» Task description
Skip the pictures. Output only the lines below starting at the line with "The arrests later" and ending at the line with "preserve these beautiful trees.", both ends included, exactly as they are.

» Records to process
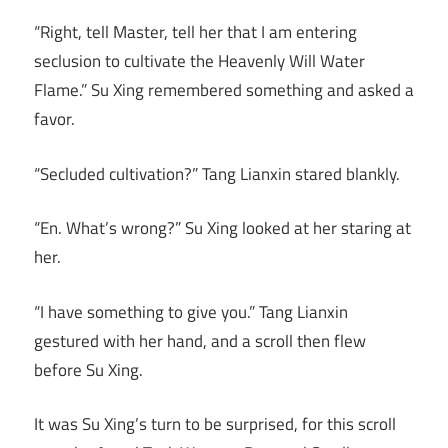
“Right, tell Master, tell her that I am entering
seclusion to cultivate the Heavenly Will Water
Flame.” Su Xing remembered something and asked a
favor.
“Secluded cultivation?” Tang Lianxin stared blankly.
“En. What’s wrong?” Su Xing looked at her staring at
her.
“I have something to give you.” Tang Lianxin
gestured with her hand, and a scroll then flew
before Su Xing.
It was Su Xing’s turn to be surprised, for this scroll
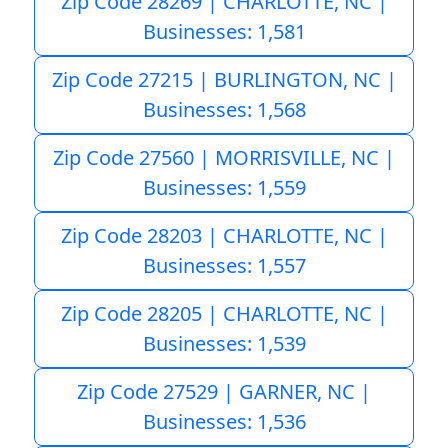
Zip Code 28269 | CHARLOTTE, NC |
Businesses: 1,581
Zip Code 27215 | BURLINGTON, NC |
Businesses: 1,568
Zip Code 27560 | MORRISVILLE, NC |
Businesses: 1,559
Zip Code 28203 | CHARLOTTE, NC |
Businesses: 1,557
Zip Code 28205 | CHARLOTTE, NC |
Businesses: 1,539
Zip Code 27529 | GARNER, NC |
Businesses: 1,536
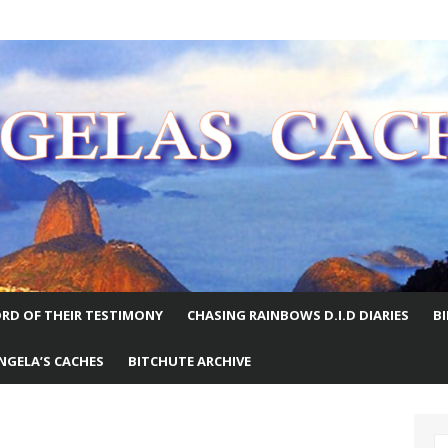
E WORLD
RD OF THEIR TESTIMONY
CHASING RAINBOWS D.I.D DIARIES
B
NGELA’S CACHES
BITCHUTE ARCHIVE
S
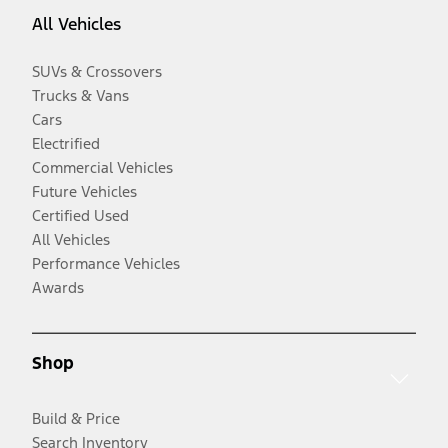
All Vehicles
SUVs & Crossovers
Trucks & Vans
Cars
Electrified
Commercial Vehicles
Future Vehicles
Certified Used
All Vehicles
Performance Vehicles
Awards
Shop
Build & Price
Search Inventory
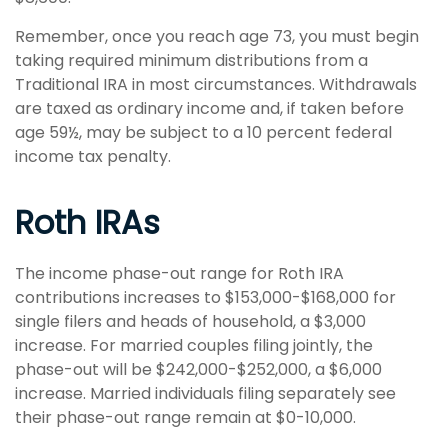
Remember, once you reach age 73, you must begin
taking required minimum distributions from a
Traditional IRA in most circumstances. Withdrawals
are taxed as ordinary income and, if taken before
age 59½, may be subject to a 10 percent federal
income tax penalty.
Roth IRAs
The income phase-out range for Roth IRA
contributions increases to $153,000-$168,000 for
single filers and heads of household, a $3,000
increase. For married couples filing jointly, the
phase-out will be $242,000-$252,000, a $6,000
increase. Married individuals filing separately see
their phase-out range remain at $0-10,000.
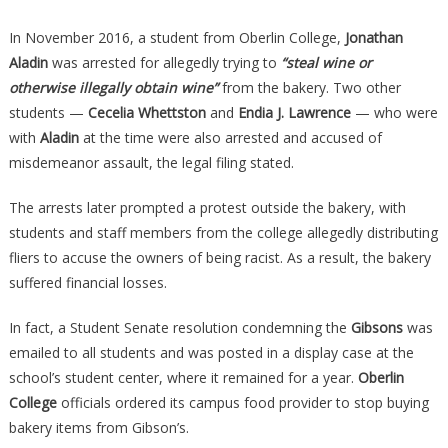
In November 2016, a student from Oberlin College,
Jonathan
Aladin
was arrested for allegedly trying to
“steal wine or
otherwise illegally obtain wine”
from the bakery. Two other
students —
Cecelia Whettston
and
Endia J. Lawrence
— who were
with
Aladin
at the time were also arrested and accused of
misdemeanor assault, the legal filing stated.
The arrests later prompted a protest outside the bakery, with
students and staff members from the college allegedly distributing
fliers to accuse the owners of being racist. As a result, the bakery
suffered financial losses.
In fact, a Student Senate resolution condemning the
Gibsons
was
emailed to all students and was posted in a display case at the
school’s student center, where it remained for a year.
Oberlin
College
officials ordered its campus food provider to stop buying
bakery items from Gibson’s.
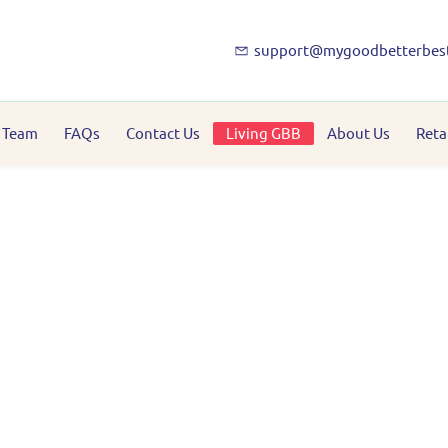
support@mygoodbetterbes
 Team
FAQs
Contact Us
Living GBB
About Us
Reta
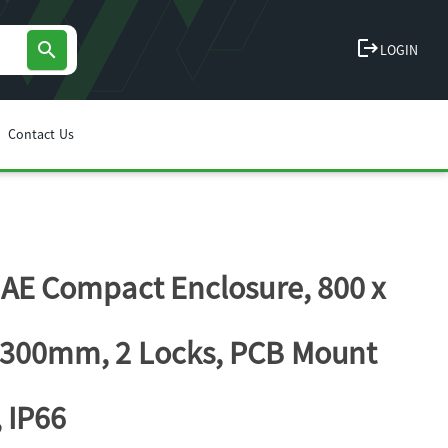
logout
search
LOGIN
Contact Us
l AE Compact Enclosure, 800 x
 300mm, 2 Locks, PCB Mount
, IP66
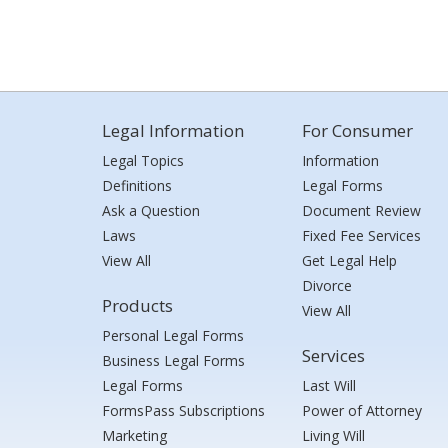
Legal Information
For Consumer
Legal Topics
Information
Definitions
Legal Forms
Ask a Question
Document Review
Laws
Fixed Fee Services
View All
Get Legal Help
Divorce
Products
View All
Personal Legal Forms
Services
Business Legal Forms
Legal Forms
Last Will
FormsPass Subscriptions
Power of Attorney
Marketing
Living Will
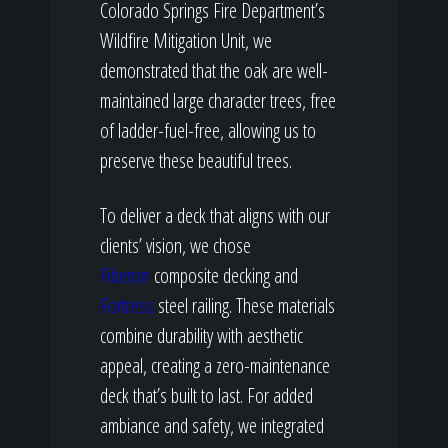
Colorado Springs Fire Department’s
Wildfire Mitigation Unit, we
demonstrated that the oak are well-
maintained large character trees, free
of ladder-fuel-free, allowing us to
preserve these beautiful trees.
To deliver a deck that aligns with our
clients’ vision, we chose
Fiberon
composite decking and
Fortress
steel railing. These materials
combine durability with aesthetic
appeal, creating a zero-maintenance
deck that’s built to last. For added
ambiance and safety, we integrated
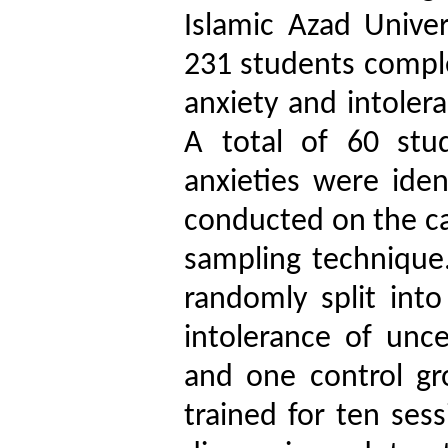
Islamic Azad Univer
231 students comple
anxiety and intoler
A total of 60 stu
anxieties were iden
conducted on the ca
sampling technique.
randomly split int
intolerance of unce
and one control g
trained for ten ses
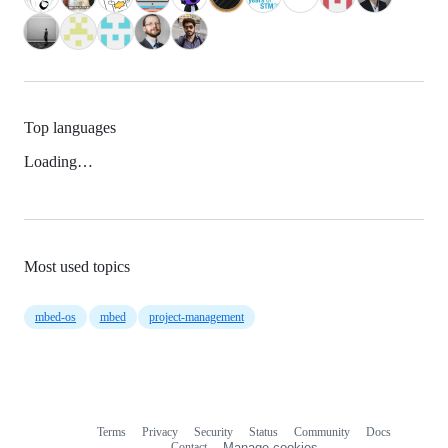
Top languages
Loading…
Most used topics
mbed-os
mbed
project-management
Terms
Privacy
Security
Status
Community
Docs
Footer
Footer
Contact
Manage cookies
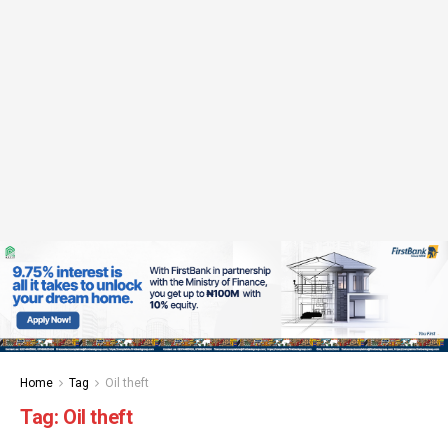
Home
Tag
Oil theft
Tag:
Oil theft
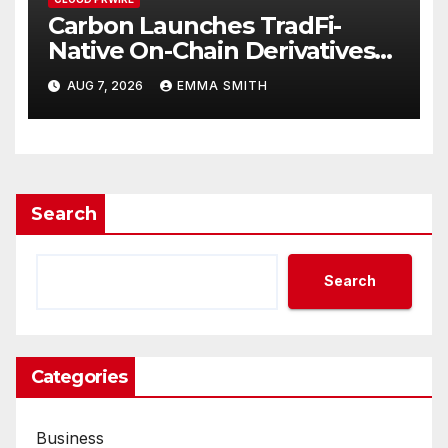
Carbon Launches TradFi-
Native On-Chain Derivatives
Venue With 950+ Markets in
AUG 7, 2026
EMMA SMITH
One Account
Search
Search
Categories
Business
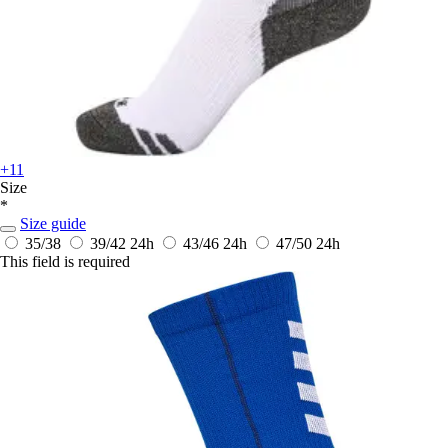
+11
Size
*
Size guide
35/38
39/42
24h
43/46
24h
47/50
24h
This field is required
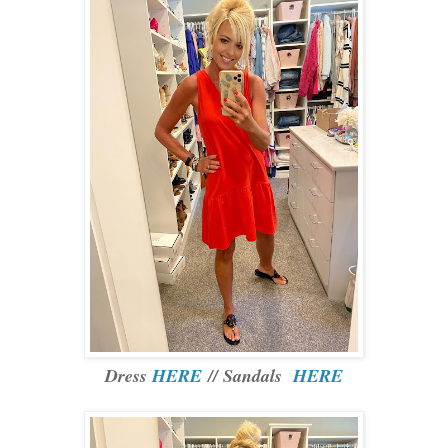
Dress
HERE
// Sandals
HERE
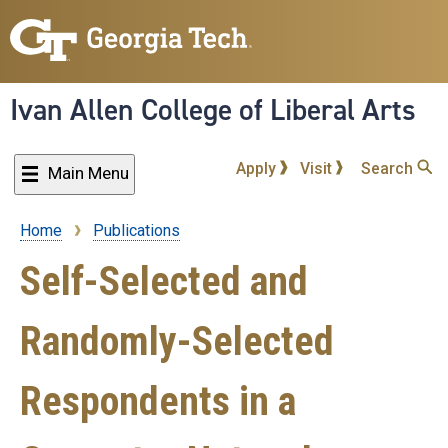
Skip
to
main
content
Ivan Allen College of Liberal Arts
Apply
Visit
Search
Main Menu
Home
Publications
Breadcrumb
Self-Selected and
Randomly-Selected
Respondents in a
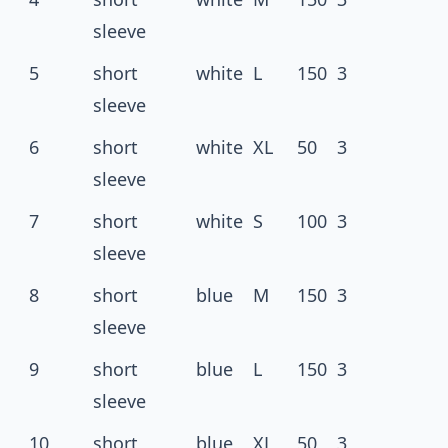
sleeve
5
short
white
L
150
3
sleeve
6
short
white
XL
50
3
sleeve
7
short
white
S
100
3
sleeve
8
short
blue
M
150
3
sleeve
9
short
blue
L
150
3
sleeve
10
short
blue
XL
50
3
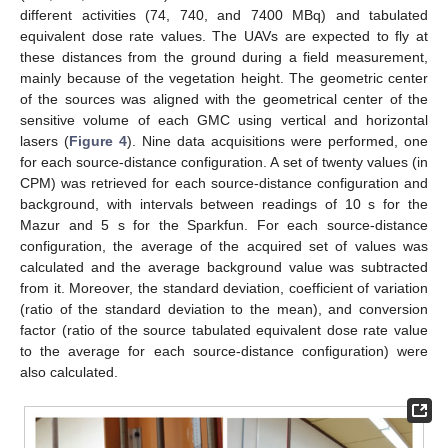
different activities (74, 740, and 7400 MBq) and tabulated
equivalent dose rate values. The UAVs are expected to fly at
these distances from the ground during a field measurement,
mainly because of the vegetation height. The geometric center
of the sources was aligned with the geometrical center of the
sensitive volume of each GMC using vertical and horizontal
lasers (
Figure 4
). Nine data acquisitions were performed, one
for each source-distance configuration. A set of twenty values (in
CPM) was retrieved for each source-distance configuration and
background, with intervals between readings of 10 s for the
Mazur and 5 s for the Sparkfun. For each source-distance
configuration, the average of the acquired set of values was
calculated and the average background value was subtracted
from it. Moreover, the standard deviation, coefficient of variation
(ratio of the standard deviation to the mean), and conversion
factor (ratio of the source tabulated equivalent dose rate value
to the average for each source-distance configuration) were
also calculated.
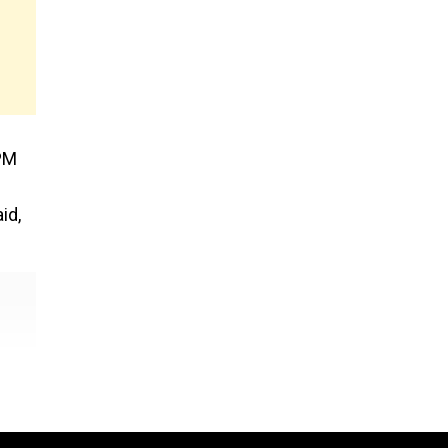
 PM
id,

» Answer section
The arrests later prompted a protest outside the bakery, with
students and staff members from the college allegedly distributing
fliers to accuse the owners of being racist. As a result, the bakery
suffered financial losses.
In fact, a Student Senate resolution condemning the
Gibsons
was
emailed to all students and was posted in a display case at the
school’s student center, where it remained for a year.
Oberlin
College
officials ordered its campus food provider to stop buying
bakery items from Gibson’s.
support@mygoodbetterbes
 Team
FAQs
Contact Us
Living GBB
About Us
Reta
logout
search
LOGIN
Contact Us
l AE Compact Enclosure, 800 x
 300mm, 2 Locks, PCB Mount
, IP66
Legal Information
For Consumer
Legal Topics
Information
Definitions
Legal Forms
Ask a Question
Document Review
Laws
Fixed Fee Services
View All
Get Legal Help
Divorce
Products
View All
Personal Legal Forms
Services
Business Legal Forms
Legal Forms
Last Will
FormsPass Subscriptions
Power of Attorney
Marketing
Living Will
Colorado Springs Fire Department’s
Wildfire Mitigation Unit, we
demonstrated that the oak are well-
maintained large character trees, free
of ladder-fuel-free, allowing us to
preserve these beautiful trees.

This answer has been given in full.